Enviado a la página web de Redes Cristianas
Mi infancia estuvo llena de gorriones. Si echo la vista atrás, aún puedo verlos saltar por el corral robándoles el grano a las gallinas. Aún puedo ver sus revoloteos y escuchar su repertorio de cantos en aquella casa de tierra llena de escondrijos. Pero, en aquella época ruda y de supervivencia elemental, humanos y gorriones éramos enemigos irreconciliables. Todo porque que las pobres criaturas nos hurtaban un puñado de granos de aquellas míseras cosechas y sembrados. Pobres ignorantes, solo considerábamos los daños que nos infringían; nunca los beneficios, que eran muchos y variados.

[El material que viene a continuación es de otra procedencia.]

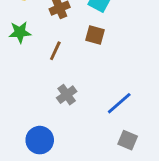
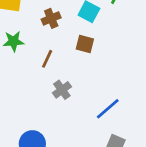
gray cross: (67, 95) -> (62, 90), moved

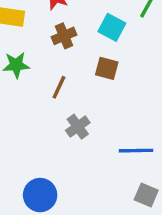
blue line: (108, 109) -> (136, 151), turned 40

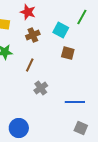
brown square: (107, 68) -> (68, 53), moved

Afortunadamente, ahora ya sabemos que la singular asociación entre humanos y gorriones, en pueblos y ciudades, siempre ha sido fructífera para ambas partes. Según los estudiosos, no solo ayudan a controlar plagas y dispersar semillas, sino que son un excelente indicador de nuestra calidad ambiental. Y esa calidad ambiental no debe de ser muy buena cuando se les ve más tristes que antaño y se constata que están disminuyendo drásticamente, sobre todo, en las ciudades.
Al parecer, las ondas electromagnéticas en las ciudades, la contaminación, la escasez de alimento y la falta de lugares para nidificar son algunos de los principales enemigos de los gorriones urbanos. Y, en el campo, la especie se enfrenta a la intensificación agraria, el empleo abusivo de plaguicidas y el abandono rural. Si, como parece, nuestras vidas están íntimamente ligadas a las suyas, ¿compartiremos el mismo destino?